Conference on Alternative State and Local Policies
Permanent URI for this community
The Conference on Alternative State and Local Policies emerged in the 1970s when a few, then dozens and hundreds of activists who had come from the student, anti-war, civil rights and neighborhood movements began to seek office in state and local governments in the 1970s. The actual beginning came when Lee Webb, who had been national secretary of the Students for a Democratic Society, began working on legislation in Vermont and found others with similar interests in other parts of the nation. Webb found grant moneys, connected with Derek Shearer and others, worked within the Institute for Policy Studies (IPS) and by 1975 Webb and Shearer committed to traveling the nation to collect examples of legislation, policy papers and ideas, which they eventually published in "Readers," for national conferences, while IPS volunteer staffer Barbara Bick produced a quarterly newsletter. In 1975 Paul Soglin, recently re-elected Mayor of Madison, Wisconsin, hosted the first national conference of 150 activists. The following year's conference in Austin, Texas drew over 300. In 1977 the Conference moved out of IPS, published a newly named newsletter, Ways and Means, which appeared into the 1980s.
The Conference sponsored national meetings in Denver (1977), St. Paul (1978), Bryn Mawr (1979 and Pittsburgh (1980). There were a number of meetings on special topics: Tax Reform, Food, Plant Closings, Women in the Economy; and publications on these and other topics. Regional conferences convened in Madison (1975), Amherst (1975), San Antonio (1975), Hartford (1976), Sacramento (1976), Santa Barbara (1977), and Lincoln (1977).

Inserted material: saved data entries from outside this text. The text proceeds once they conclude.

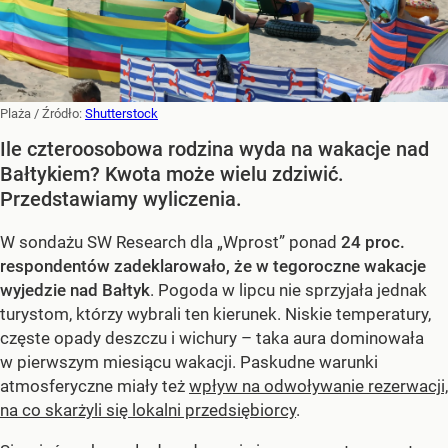
Plaża
/ Źródło:
Shutterstock
Ile czteroosobowa rodzina wyda na wakacje nad
Bałtykiem? Kwota może wielu zdziwić.
Przedstawiamy wyliczenia.
W sondażu SW Research dla „Wprost” ponad
24 proc.
respondentów zadeklarowało, że w tegoroczne wakacje
wyjedzie nad Bałtyk
. Pogoda w lipcu nie sprzyjała jednak
turystom, którzy wybrali ten kierunek. Niskie temperatury,
częste opady deszczu i wichury – taka aura dominowała
w pierwszym miesiącu wakacji. Paskudne warunki
atmosferyczne miały też
wpływ na odwoływanie rezerwacji,
na co skarżyli się lokalni przedsiębiorcy
.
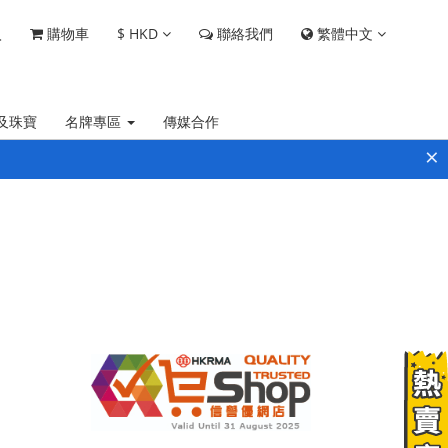
$
HKD
繁體中文
入
購物車
聯絡我們
及珠寶
名牌專區
傳媒合作
×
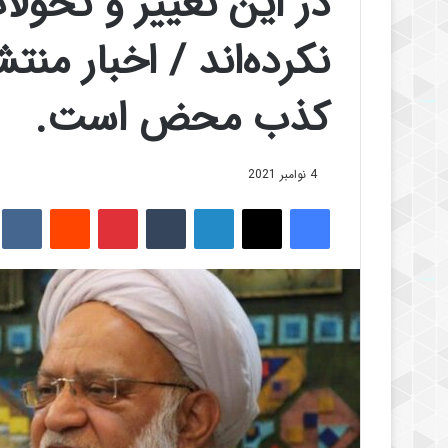
در این تغییر و تحول
نکرده‌اند / اخبار م
کذب محض است.
4 نوامبر 2021
فیس بوک
X
لینکدین
‫تامبلر
‫پین‌ترست
‫رددیت
kte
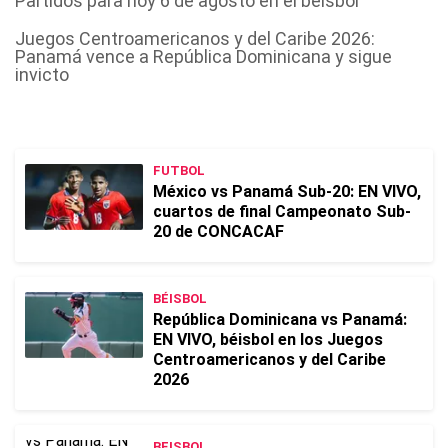
Partidos para hoy 6 de agosto en el béisbol
Juegos Centroamericanos y del Caribe 2026:
Panamá vence a República Dominicana y sigue
invicto
FUTBOL
México vs Panamá Sub-20: EN VIVO,
cuartos de final Campeonato Sub-
20 de CONCACAF
BÉISBOL
República Dominicana vs Panamá:
EN VIVO, béisbol en los Juegos
Centroamericanos y del Caribe
2026
BEISBOL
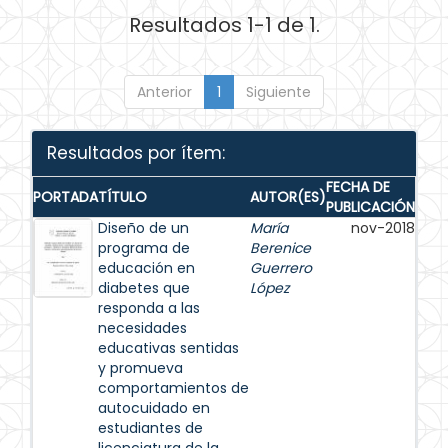
Resultados 1-1 de 1.
Anterior
1
Siguiente
Resultados por ítem:
FECHA DE
PORTADA
TÍTULO
AUTOR(ES)
PUBLICACIÓN
Diseño de un
María
nov-2018
programa de
Berenice
educación en
Guerrero
diabetes que
López
responda a las
necesidades
educativas sentidas
y promueva
comportamientos de
autocuidado en
estudiantes de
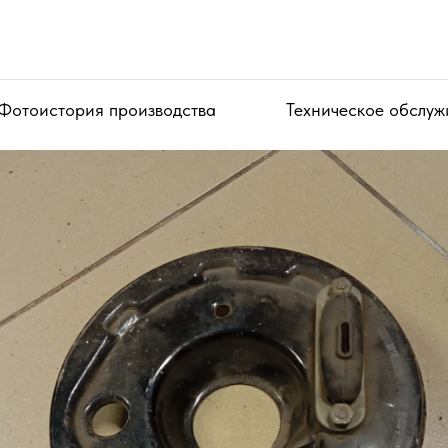
Фотоистория производства
Техническое обслуж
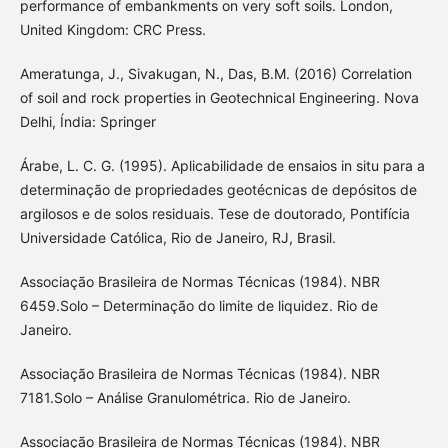
performance of embankments on very soft soils. London,
United Kingdom: CRC Press.
Ameratunga, J., Sivakugan, N., Das, B.M. (2016) Correlation
of soil and rock properties in Geotechnical Engineering. Nova
Delhi, Índia: Springer
Árabe, L. C. G. (1995). Aplicabilidade de ensaios in situ para a
determinação de propriedades geotécnicas de depósitos de
argilosos e de solos residuais. Tese de doutorado, Pontifícia
Universidade Católica, Rio de Janeiro, RJ, Brasil.
Associação Brasileira de Normas Técnicas (1984). NBR
6459.Solo – Determinação do limite de liquidez. Rio de
Janeiro.
Associação Brasileira de Normas Técnicas (1984). NBR
7181.Solo – Análise Granulométrica. Rio de Janeiro.
Associação Brasileira de Normas Técnicas (1984). NBR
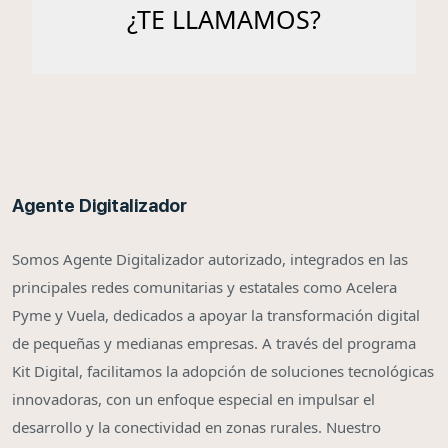
Agente Digitalizador
Somos Agente Digitalizador autorizado, integrados en las
principales redes comunitarias y estatales como Acelera
Pyme y Vuela, dedicados a apoyar la transformación digital
de pequeñas y medianas empresas. A través del programa
Kit Digital, facilitamos la adopción de soluciones tecnológicas
innovadoras, con un enfoque especial en impulsar el
desarrollo y la conectividad en zonas rurales. Nuestro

Prominent organizers in addition to Webb and Shearer included Barbara Bick, Ann Beaudry; Conference hosts and organizers were Paul Soglin and Jim Rowen (Madison), Jeff Friedman (Austin), and Sam Brown (Denver). Prominent speakers and members of the organization who went on to public roles include Senators Kent Conrad and Byron Dorgan (N. Dakota) and Congressmen Barney Frank (MA) and Bennie Thompson (MS). Many others took on important offices at state and local levels, or made other contributions as staff members, writers and academics.